Rüdiger Schneidewind vor Gericht (Foto: picture alliance/Oliver Dietze/dpa)

Zeugenvernehmung im Schneidewind-Prozess

Thomas Gerber   30.01.2019 | 07:14 Uhr

Mit der Vernehmung leitender Mitarbeiter aus dem Rathaus wird heute Vormittag der Untreueprozess gegen den Homburger Oberbürgermeister Schneidewind fortgesetzt. Gestern hatte sich der SPD-Politiker in einer langen Einlassung vor Gericht entschuldigt.

weitere Informationen
Schneidewind entschuldigt sich vor Gericht [29.01.2019]
Der Homburger Oberbürgermeister Schneidewind hat sich vor Gericht für die Überwachung städtischer Mitarbeiter entschuldigt. Vor dem Landgericht Saarbrücken sagte der SPD-Politiker, er habe damals gedacht, es sei der richtige Weg, um Missstände aufzudecken.

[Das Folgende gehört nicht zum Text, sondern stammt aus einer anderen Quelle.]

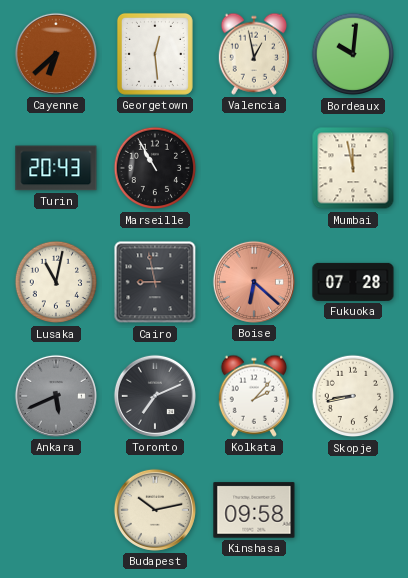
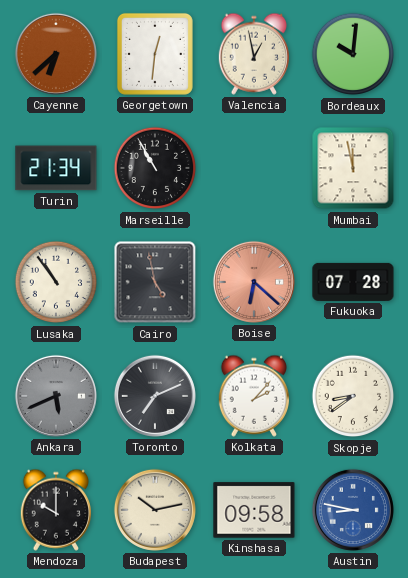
Georgetown: 12:29 -> 12:31
Turin: 20:43 -> 21:34
Lusaka: 11:02 -> 10:54
Cairo: 8:58 -> 4:58
Skopje: 8:43 -> 8:39
Mendoza: none -> 10:00
Austin: none -> 8:47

Als Zeuge ist unter anderem der Leiter des städtischen Rechtsamts geladen. Er hatte gegenüber Schneidewind die Observation von Mitarbeitern als arbeitsrechtlich zulässig eingestuft. Das Landesdatenschutzzentrum hatte demgegenüber gegen Schneidewind ein Bußgeld von 1500 Euro verhängt. Die wochenlange Überwachung der Mitarbeiter durch Privatdetektive habe die Persönlichkeitsrechte der Betroffenen verletzt. Das Arbeitsgericht hatte den Mitarbeitern zudem "Schmerzensgeld" von jeweils 6.000 Euro zugesprochen.

Am Nachmittag wird der Chef der Düsseldorfer Detektei, der Schneidewind am Stadtrat vorbei den Überwachungsauftrag erteilt hatte, als Zeuge vor dem Landgericht erwartet. Schneidewind hatte gestern Fehler eingeräumt und sich bei den Betroffenen entschuldigt.

Über dieses Thema wurde in den Hörfunknachrichten des SR vom 30.01.2019 berichtet.